- **Material for the task**:
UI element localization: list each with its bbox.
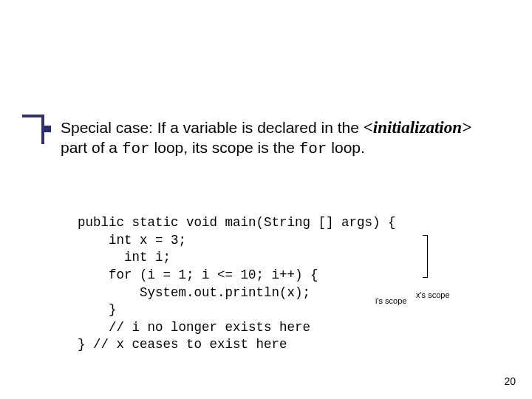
code-block: public static void main(String [] args) … <box>78 214 396 354</box>
para-text-pre: Special case: If a variable is declared … <box>61 119 364 136</box>
page-number: 20 <box>504 375 516 387</box>
para-text-mono2: for <box>299 140 327 157</box>
para-text-post: loop. <box>327 139 364 156</box>
para-text-mid1: part of a <box>61 139 122 156</box>
label-i-scope: i's scope <box>375 296 406 305</box>
para-text-mono1: for <box>122 140 150 157</box>
label-x-scope: x's scope <box>416 290 450 299</box>
bracket-x-scope <box>423 235 428 278</box>
bullet-icon <box>44 126 51 132</box>
para-text-mid2: loop, its scope is the <box>150 139 299 156</box>
main-paragraph: Special case: If a variable is declared … <box>61 117 489 160</box>
para-text-italic: <initialization> <box>364 118 471 137</box>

- **The problem**: Wherever an image appears, omit it, and retype everything else in the entries exactly.

- **Solved problem**:
UI element localization: list each with its bbox.
code-block: public static void main(String [] args) … <box>78 214 396 354</box>
para-text-pre: Special case: If a variable is declared … <box>61 119 364 136</box>
page-number: 20 <box>504 375 516 387</box>
para-text-mono2: for <box>299 140 327 157</box>
para-text-post: loop. <box>327 139 364 156</box>
para-text-mid1: part of a <box>61 139 122 156</box>
label-i-scope: i's scope <box>375 296 406 305</box>
para-text-mono1: for <box>122 140 150 157</box>
label-x-scope: x's scope <box>416 290 450 299</box>
bracket-x-scope <box>423 235 428 278</box>
bullet-icon <box>44 126 51 132</box>
para-text-mid2: loop, its scope is the <box>150 139 299 156</box>
main-paragraph: Special case: If a variable is declared … <box>61 117 489 160</box>
para-text-italic: <initialization> <box>364 118 471 137</box>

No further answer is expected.